Das ist Victor, der junge Mann in Mexico, der mir wenige Tage nach unserer Begegnung auf der Halbinsel Yucatan sagte: „Martina, ich kenne dich aus einem vorherigen Leben.“  Allen, denen ich dort auf der Halbinsel begegnete, sind völlig „normale“ Leute. Tete ist Ärztin, Tina die Mutter von Victor, sie adoptierte Victor, Juan, Doktor der Biologie, Angel, der kleine, allersüsseste Mexikaner-Junge, Enkelsohn von Tina,  Axl, der Sohn von Tete  – alles liebenswerte Menschen. Spiritualität gehört zum Lebensalltag von Mexikanern.
Zweifelsohne ist es ein Land mit besonderen Energien.

Dass ich ihnen begegnen durfte, dafür sorgte überhaupt nur Senorà Mildred.

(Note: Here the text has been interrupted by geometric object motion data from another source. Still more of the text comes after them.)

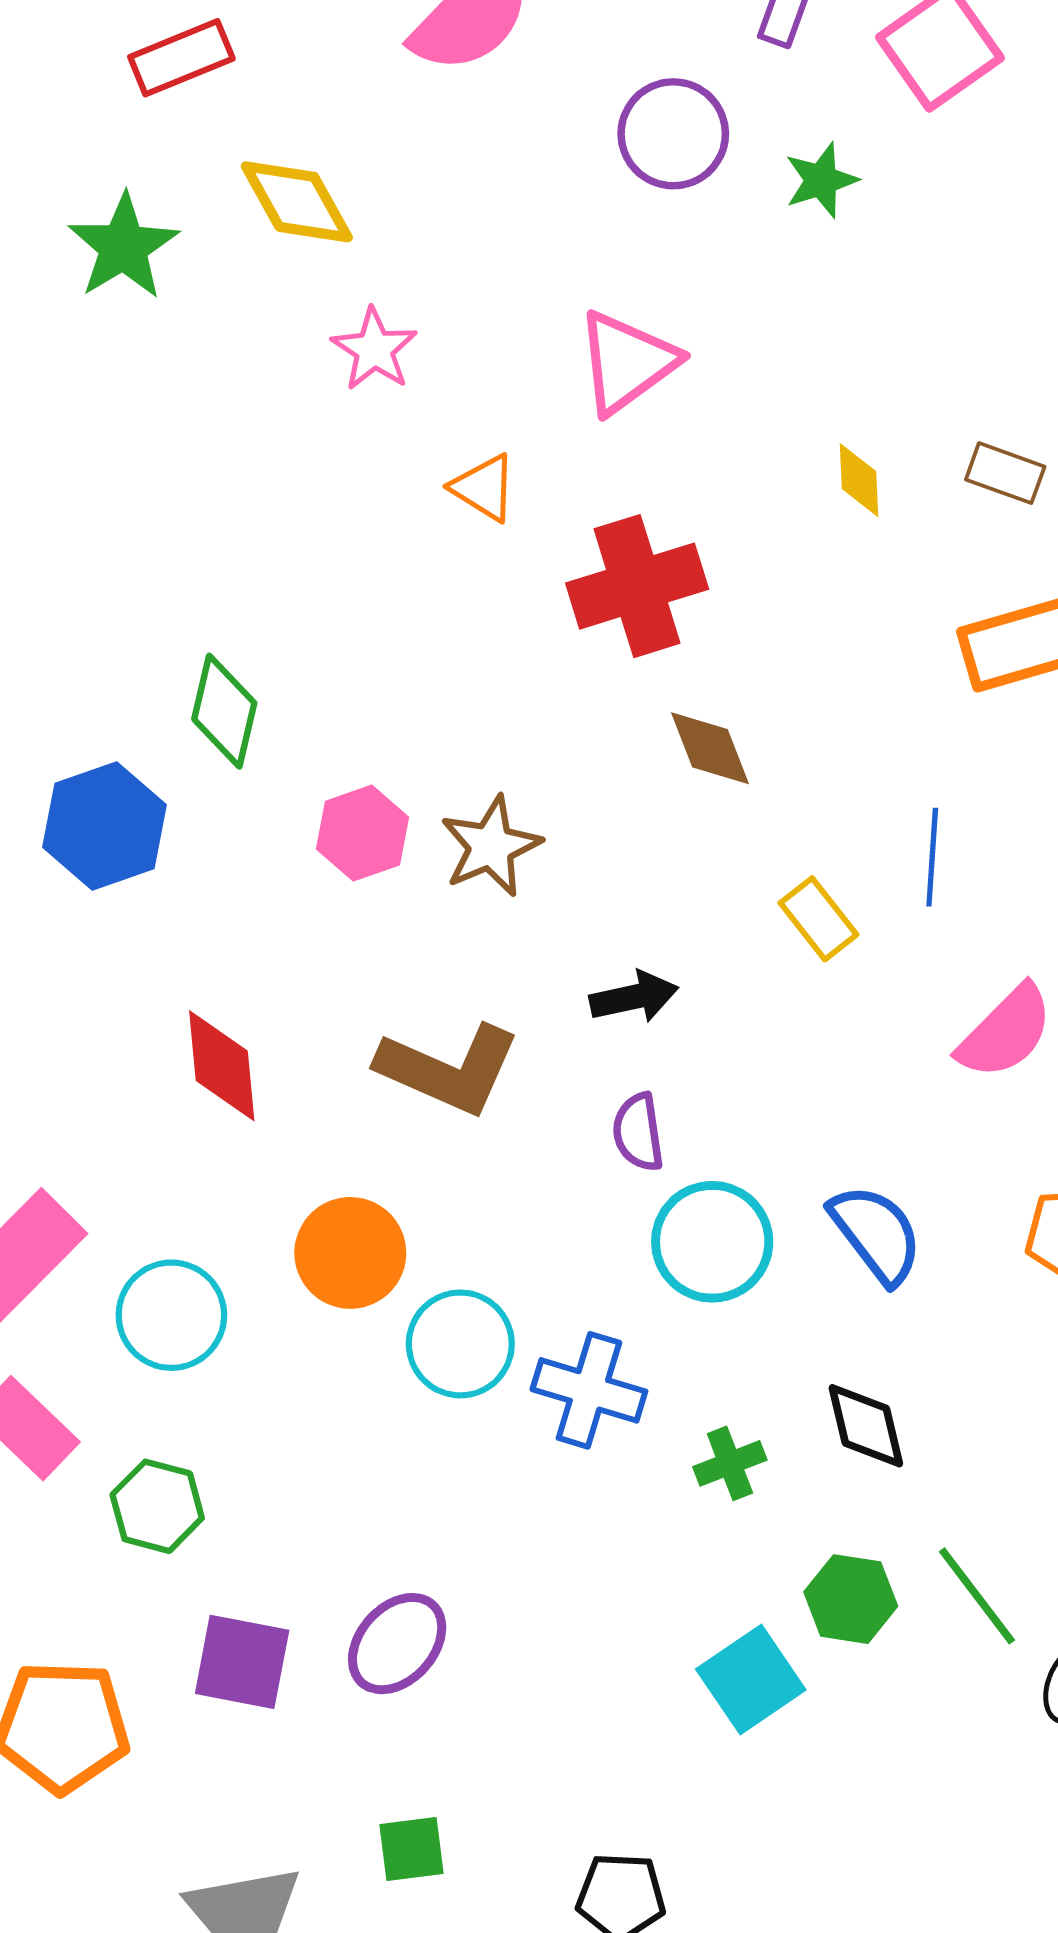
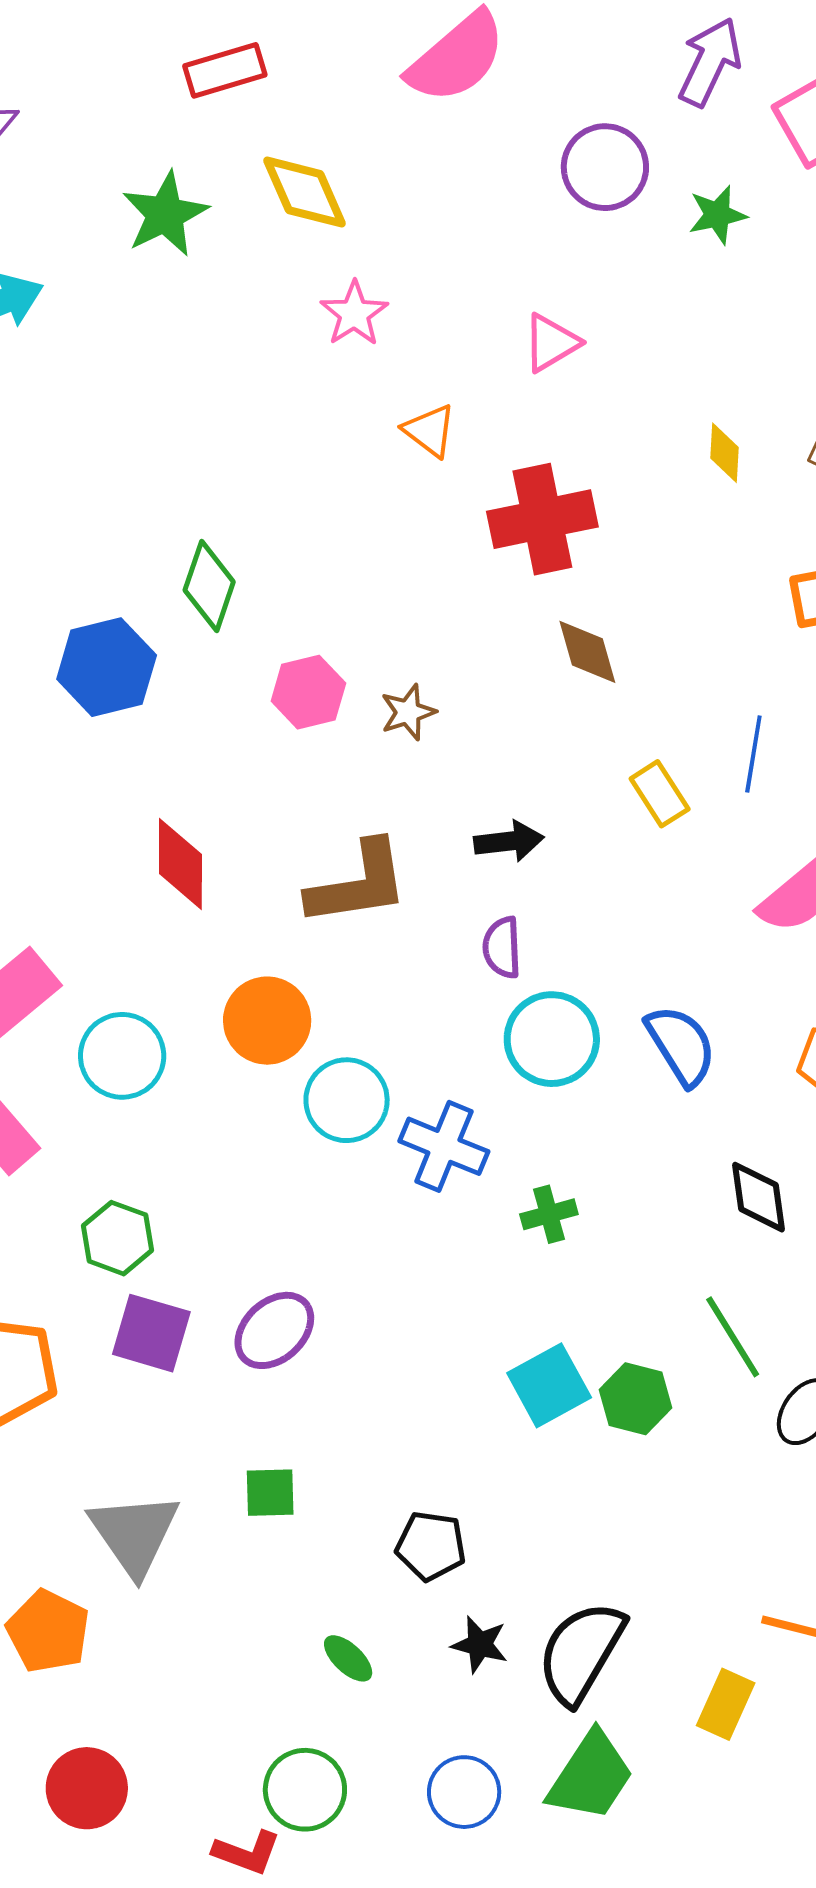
pink triangle: (627, 362) -> (551, 343), size x0.7
brown star: (491, 846) -> (408, 712), size x0.7
brown L-shape: (449, 1069) -> (358, 884), turned -38
black diamond: (866, 1426) -> (759, 1197), moved
green hexagon: (157, 1506) -> (118, 1238), moved
green hexagon: (851, 1599) -> (636, 1399), moved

Sie arrangierte alles, damit ich  in ihr 1500  Kilometer entferntes Maya-Land reiste und dort auf  ihre Freunde treffen konnte. Sie lebte gleich neben der Farm, auf der ich mich aufhielt. Sie kam damals auf die Farm, weil sie mich kennenlernen wollte.
Vor Ankunft in Mexico wusste ich eines: Ich wünschte mir eine Begegnung mit den Maya. Ich wollte an einer Zeremonie teilnehmen. Ich staunte nicht schlecht, dass ich in dieser abgelegenen Gegend unmittelbar neben der Farm auf eine Maya-Frau traf. Der Farmbesitzer, ein Deutscher, hatte keine Ahnung davon, wer da neben ihm lebte.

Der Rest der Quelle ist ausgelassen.